Caucasus: Apr '08

IWPR radio report helps bring about compensation for Batumi residents whose property was demolished.

Caucasus: Apr '08

IWPR radio report helps bring about compensation for Batumi residents whose property was demolished.

Sunday, 1 June, 2008
IWPR

IWPR

Institute for War & Peace Reporting

A report on an IWPR-produced Georgian radio magazine programme highlighting the demolition of private property by the authorities in the Ajara region resulted in compensation payments for those who lost out.



The Batumi authorities ordered the dismantlement of all privately-owned garages in the city – with over 1000 of them destroyed in the course of several months.



Angry owners demanded that the authorities replace their garages or pay compensation – but officials paid no heed to their protests.
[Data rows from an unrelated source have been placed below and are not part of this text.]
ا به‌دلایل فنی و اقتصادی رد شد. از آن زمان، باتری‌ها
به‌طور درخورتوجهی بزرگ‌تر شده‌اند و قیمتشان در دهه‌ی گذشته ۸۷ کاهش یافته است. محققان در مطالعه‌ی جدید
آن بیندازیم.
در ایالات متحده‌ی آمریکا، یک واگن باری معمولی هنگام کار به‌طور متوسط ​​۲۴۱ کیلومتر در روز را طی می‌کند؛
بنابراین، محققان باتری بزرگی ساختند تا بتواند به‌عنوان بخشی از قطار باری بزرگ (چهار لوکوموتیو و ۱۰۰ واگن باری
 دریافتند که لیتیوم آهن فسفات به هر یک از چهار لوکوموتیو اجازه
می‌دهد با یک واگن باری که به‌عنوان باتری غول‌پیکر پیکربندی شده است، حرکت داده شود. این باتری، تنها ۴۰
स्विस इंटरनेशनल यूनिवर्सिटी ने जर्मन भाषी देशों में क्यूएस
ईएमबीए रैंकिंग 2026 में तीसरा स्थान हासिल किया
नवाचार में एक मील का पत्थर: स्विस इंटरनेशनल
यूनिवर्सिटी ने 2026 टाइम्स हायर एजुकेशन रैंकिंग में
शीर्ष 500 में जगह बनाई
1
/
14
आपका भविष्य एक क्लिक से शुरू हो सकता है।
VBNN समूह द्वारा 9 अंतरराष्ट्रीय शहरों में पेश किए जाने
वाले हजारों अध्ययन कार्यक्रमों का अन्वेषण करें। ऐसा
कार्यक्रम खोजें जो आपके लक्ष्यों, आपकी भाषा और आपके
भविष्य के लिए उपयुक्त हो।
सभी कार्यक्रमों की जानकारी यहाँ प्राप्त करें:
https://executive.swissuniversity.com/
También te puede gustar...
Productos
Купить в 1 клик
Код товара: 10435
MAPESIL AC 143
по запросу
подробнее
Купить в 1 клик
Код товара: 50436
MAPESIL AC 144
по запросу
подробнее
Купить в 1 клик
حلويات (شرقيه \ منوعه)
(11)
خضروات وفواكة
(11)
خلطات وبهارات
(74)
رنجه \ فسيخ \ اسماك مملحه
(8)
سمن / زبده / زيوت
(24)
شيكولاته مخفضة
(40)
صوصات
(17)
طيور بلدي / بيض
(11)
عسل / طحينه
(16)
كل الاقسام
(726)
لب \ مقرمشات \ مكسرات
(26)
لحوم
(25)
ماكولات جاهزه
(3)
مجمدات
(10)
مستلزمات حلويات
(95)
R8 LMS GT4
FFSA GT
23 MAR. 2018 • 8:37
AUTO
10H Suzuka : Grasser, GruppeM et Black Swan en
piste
Bacho Gurabanidze, who works for the Accent programme, was the first local reporter to take an interest in the controversy. His report caused a stir in both the local and national media.



“As a result, Batumi’s [authorities] issued an order to pay compensation worth 1000 laris (690 dollars) to each Batumi resident, whose garage had been dismantled,” said Gurabanidze. “Unfortunately, they categorically refused to rebuild the garages, saying the structures made the city look ugly.”



“The local authorities did not even bother to respond to our protests,” said Batumi resident Lida Margalitadze. “But for the IWPR journalists, we would never have been given compensation.”



“A garage in Batumi costs 1,500 dollars on average, but a thousand laris is better than nothing,” said Elena Zatonskaya, who lives in the Ajara capital.



Last month, a journalist working for Accent played a unique role in facilitating local justice when he was asked to give a voice to a community in the mountainous north of Georgia which was in dispute with the police.

The reporter, Roman Kevkhishvili, recalled how he received a phone call out of the blue from representatives of the Kist ethnic minority in Duisi, a village in the Pankisi Gorge.



“The Pankisi Gorge is far from safe in terms of the crime situation, but I was overwhelmed by curiosity so I went to Duisi,” he said. “I was immediately taken to a meeting of the local elders. They were discussing a case involving two of the community’s members – Gia Khangoshvili, who had been accused of robbing Dutch journalists who had come to Pankisi last month to film a documentary; and the man who testified against him, Guram Margoshvili.”



Kevkhishvili was surprised to be invited along as an outsider to observe such a delicate internal affair being dealt with in traditional fashion within the Kist community. The Kists had brought him in the hope that his reporting would highlight their concerns about Khangoshvili’s arrest, concerns which they felt had been ignored by the police.